1850s

Courtesy of https://www.csa-railroads.com/Florida,_Atlantic_and_Gulf_Central_Railroad_Map.htm

1857 - The city’s first railroad, the Florida Atlantic & Gulf Central, is constructed, connecting Jacksonville with Alligator Town (now Lake City).

1860s

Image of Patrick Chappelle courtesy of Wikipedia

1866 - Francis F. L’Engle purchases and subdivides land in the area, forming the Town of LaVilla. L’Engle becomes LaVilla’s first mayor.

1869 - Patrick H. Chappelle is born in Jacksonville. Chappelle dominated the entertainment profession in the southeastern United States for most of the first decade of the 20th century and was one of the most intriguing entrepreneurs of his time.

1870s

The Cookman Institute. Image courtesy of the State Archives of Florida, Florida Memory, https://floridamemory.com/items/show/34716

1870 - 70% of LaVilla’s population was comprised of African-Americans, many of whom worked in Jacksonville’s booming hotel, lumber, port, building, and railroad industries. Early businesses include the Banes and Washington Lumber Dealership, the El Modelo Cigar factory, the Bergner and Engle Brewing Company, the Refrigerated Ice Works, carriage works, and beef dressing works.

1871 - James Weldon Johnson is born in Jacksonville on June 17, 1871.

1872 - Cookman Institute established and supported by the Freedmans Aid and Southern Education Society of the Methodist Episcopal Church.

1876 - Eartha M.M. White born in Jacksonville. White was the 13th child of a former slave.

1880s

Portrait of Henry Plant. Image courtesy of the State Archives of Florida, Florida Memory, https://floridamemory.com/items/show/146889

1881 - Henry B. Plant opens the “Waycross Short Line” making direct rail travel from the North possible.

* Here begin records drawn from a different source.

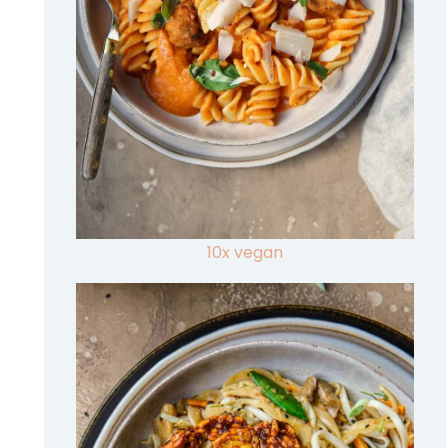
10x vegan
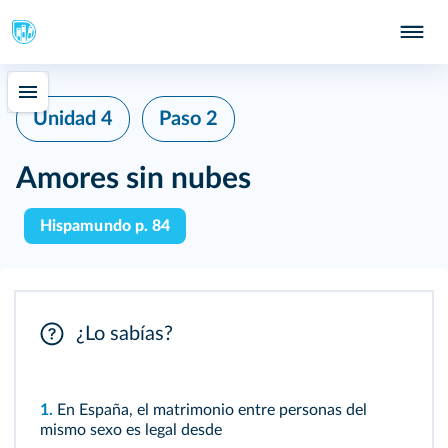
Unidad 4
Paso 2
Amores sin nubes
Hispamundo p. 84
¿Lo sabías?
1.
En España, el matrimonio entre personas del
mismo sexo es legal desde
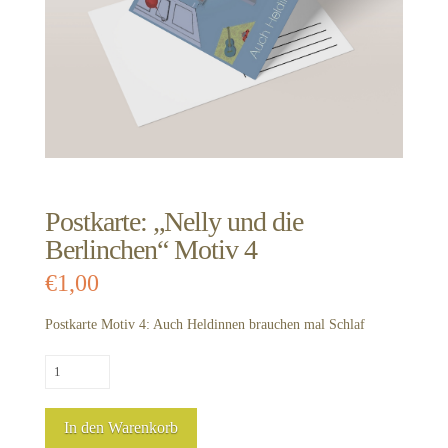
Postkarte: „Nelly und die
Berlinchen“ Motiv 4
€
1,00
Postkarte Motiv 4: Auch Heldinnen brauchen mal Schlaf
Postkarte:
„Nelly
und
In den Warenkorb
die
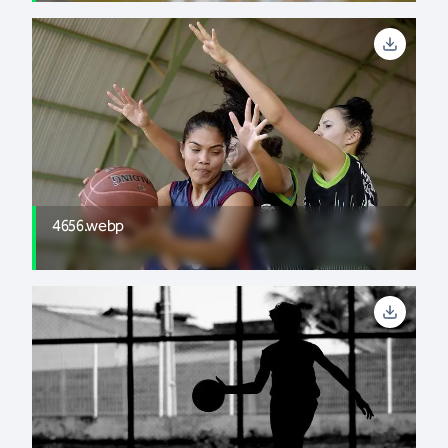
4656.webp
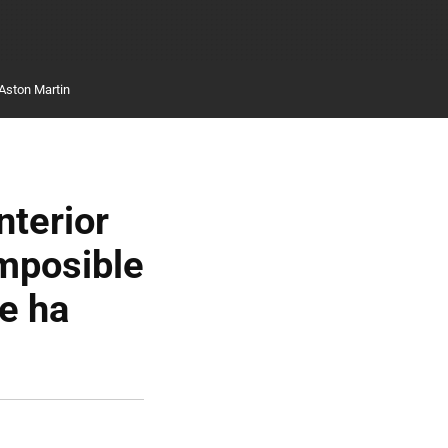
Aston Martin
nterior
imposible
Se ha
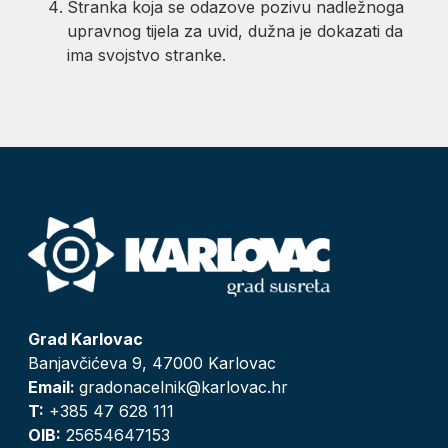
Stranka koja se odazove pozivu nadležnoga
upravnog tijela za uvid, dužna je dokazati da
ima svojstvo stranke.
Grad Karlovac
Banjavčićeva 9, 47000 Karlovac
Email:
gradonacelnik@karlovac.hr
T:
+385 47 628 111
OIB:
25654647153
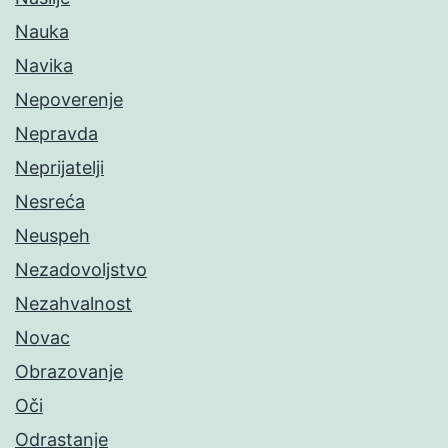
Nauka
Navika
Nepoverenje
Nepravda
Neprijatelji
Nesreća
Neuspeh
Nezadovoljstvo
Nezahvalnost
Novac
Obrazovanje
Oči
Odrastanje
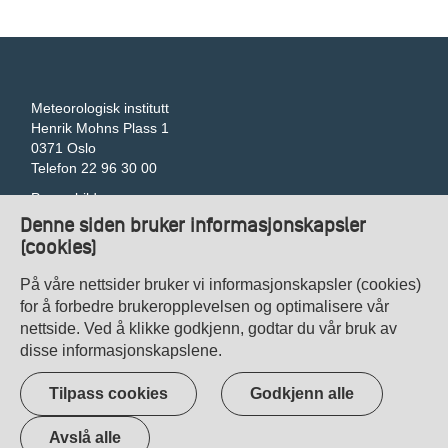
Meteorologisk institutt
Henrik Mohns Plass 1
0371 Oslo
Telefon 22 96 30 00
Pressebilder
Tilgjengelegheitserklæring
Denne siden bruker informasjonskapsler
Gi tilbakemelding om universell utforming
(cookies)
Veibeskrivelse
Kontakt oss
På våre nettsider bruker vi informasjonskapsler (cookies)
Personvern
for å forbedre brukeropplevelsen og optimalisere vår
nettside. Ved å klikke godkjenn, godtar du vår bruk av
disse informasjonskapslene.
Tilpass cookies
Godkjenn alle
Avslå alle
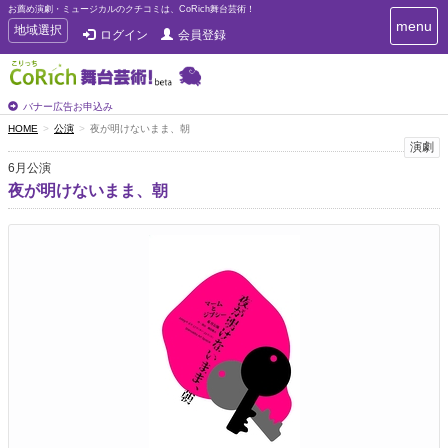
お薦め演劇・ミュージカルのクチコミは、CoRich舞台芸術！
T
menu
T
地域選択
ログイン
会員登録
o
o
g
g
g
g
l
l
バナー広告お申込み
e
e
HOME
公演
夜が明けないまま、朝
n
n
演劇
a
a
v
6月公演
i
v
夜が明けないまま、朝
g
i
a
g
t
a
i
t
o
n
i
o
n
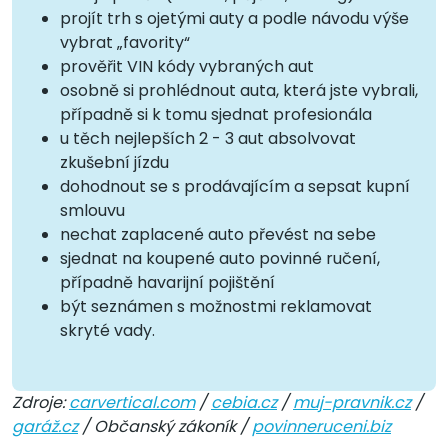
projít trh s ojetými auty a podle návodu výše
vybrat „favority“
prověřit VIN kódy vybraných aut
osobně si prohlédnout auta, která jste vybrali,
případně si k tomu sjednat profesionála
u těch nejlepších 2 - 3 aut absolvovat
zkušební jízdu
dohodnout se s prodávajícím a sepsat kupní
smlouvu
nechat zaplacené auto převést na sebe
sjednat na koupené auto povinné ručení,
případně havarijní pojištění
být seznámen s možnostmi reklamovat
skryté vady.
Zdroje:
carvertical.com
/
cebia.cz
/
muj-pravnik.cz
/
garáž.cz
/ Občanský zákoník /
povinneruceni.biz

1887 - LaVilla is annexed by the City of Jacksonville. 3,000 people lived in LaVilla at this time.

1890s

From left to right: Robert Cole, James Weldon Johnson and John Rosamond Johnson. Image courtesy of https://songbook1.wordpress.com/fx/si/african-american-musical-theater-1896-1926/shuffle-along1921-mills-hall-galleries/

1890s - Patrick Chappelle opens the Excelsior Hall on Bridge Street (now Broad). Excelsior Hall was one of the first black-owned theatrical venues in the South.

1890s - Ward Street develops into a red light district, giving the neighborhood its original aura of notoriety. The district was established in 1887 as a result of Jacksonville mayor John Q. Burbridge who chased most of Jacksonville’s prostitutes over the city line to the suburb of LaVilla. Burbridge’s efforts were thwarted when Jacksonville annexed LaVilla two months later on May 31, 1887.

1890 - 17-year-old John Rosamond Johnson leaves LaVilla to begin six years of studies in music at the New England Conservatory in Boston.

1893 - Eartha White graduates from Stanton and moves to NYC. There she attends the Madam Hall Beauty School, National Conservatory of Music and becomes an opera singer with the Oriental American Opera Company.

1896 - Eartha White returns to Jacksonville and attends the Florida Baptist Academy.

1897 - Henry Flagler, as president of the Jacksonville Terminal Company, opens a passenger railroad depot in LaVilla in January 1897. Flagler, a partner of John D. Rockefeller’s Standard Oil, is a railroad tycoon who built the St. Johns River railroad bridge in 1890, enabling the growth of Florida’s East Coast and Miami.

1897 - John Rosamond Johnson returns to LaVilla in the spring of 1897 and starts teaching private music lessons out of his parents’ house.

1899 - James Weldon Johnson writes “Lift Ev’ry Voice and Sing, which brother Rosamond sets to music. Song becomes unofficially known as the “Negro National Anthem.”

1899 - Johnson brothers leave LaVilla for New York City.